▶ **YOUR TASK**
Take from the entries below the stretch from the line with "Auszeichnungen" through the line with "туры в таиланд из узбекистана", and return it exactly, leaving the pictures out.
(ENTRIES SUPPLIED Opens)
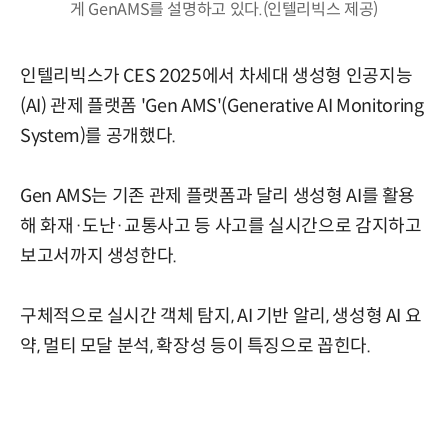
게 GenAMS를 설명하고 있다.(인텔리빅스 제공)
인텔리빅스가 CES 2025에서 차세대 생성형 인공지능
(AI) 관제 플랫폼 'Gen AMS'(Generative AI Monitoring
System)를 공개했다.
Gen AMS는 기존 관제 플랫폼과 달리 생성형 AI를 활용
해 화재·도난·교통사고 등 사고를 실시간으로 감지하고
보고서까지 생성한다.
구체적으로 실시간 객체 탐지, AI 기반 알리, 생성형 AI 요
약, 멀티 모달 분석, 확장성 등이 특징으로 꼽힌다.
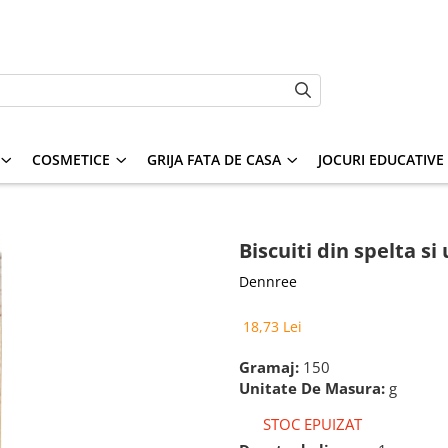
COSMETICE
GRIJA FATA DE CASA
JOCURI EDUCATIVE S
Biscuiti din spelta s
Dennree
18,73 Lei
Gramaj:
150
Unitate De Masura:
g
STOC EPUIZAT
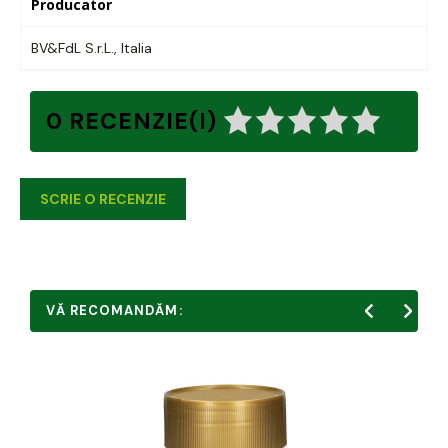
Producator
BV&FdL S.r.L., Italia
0 RECENZIE(I)
SCRIE O RECENZIE
VĂ RECOMANDĂM:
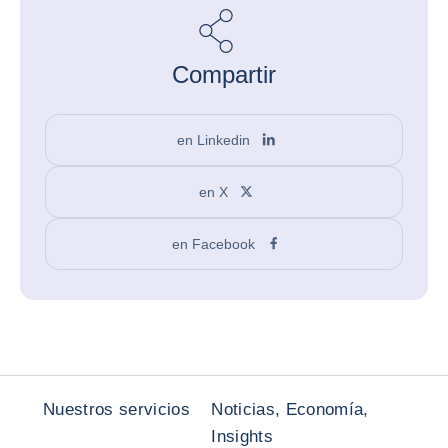
Compartir
en Linkedin
en X
en Facebook
Nuestros servicios
Noticias, Economía,
Insights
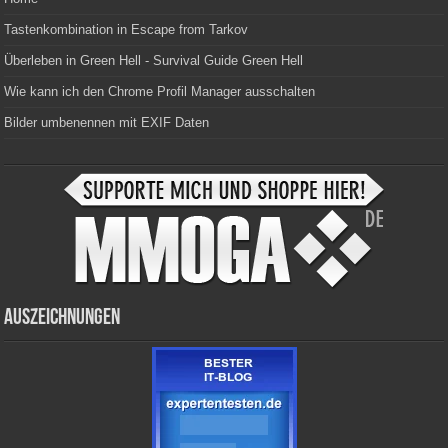
Tastenkombination in Escape from Tarkov
Überleben in Green Hell - Survival Guide Green Hell
Wie kann ich den Chrome Profil Manager ausschalten
Bilder umbenennen mit EXIF Daten
Auszeichnungen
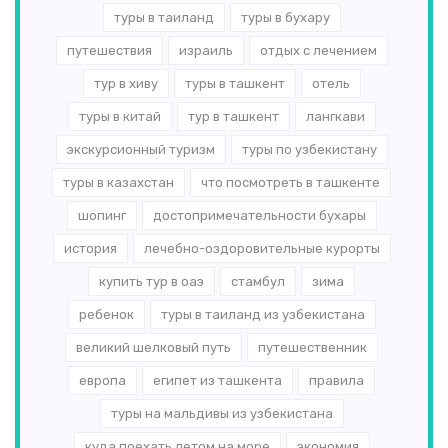
туры в таиланд
туры в бухару
путешествия
израиль
отдых с лечением
тур в хиву
туры в ташкент
отель
туры в китай
тур в ташкент
лангкави
экскурсионный туризм
туры по узбекистану
туры в казахстан
что посмотреть в ташкенте
шопинг
достопримечательности бухары
история
лечебно-оздоровительные курорты
купить тур в оаэ
стамбул
зима
ребенок
туры в таиланд из узбекистана
великий шелковый путь
путешественник
европа
египет из ташкента
правила
туры на мальдивы из узбекистана
куда поехать летом на море
экономия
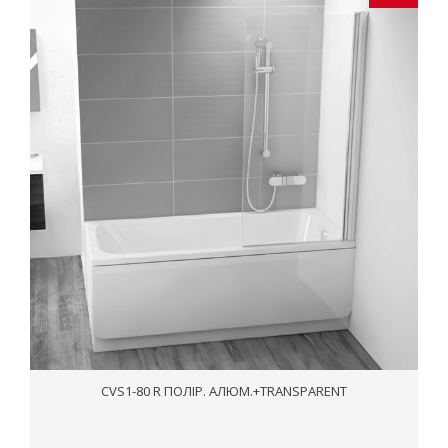
CVS1-80 R ПОЛІР. АЛЮМ.+TRANSPARENT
(ENTRIES SUPPLIED Closes)
▶ **SOLUTION TO THIS PROBLEM**
Auszeichnungen
туры в таиланд
туры в бухару
путешествия
израиль
отдых с лечением
тур в хиву
туры в ташкент
отель
туры в китай
тур в ташкент
лангкави
экскурсионный туризм
туры по узбекистану
туры в казахстан
что посмотреть в ташкенте
шопинг
достопримечательности бухары
история
лечебно-оздоровительные курорты
купить тур в оаэ
стамбул
зима
ребенок
туры в таиланд из узбекистана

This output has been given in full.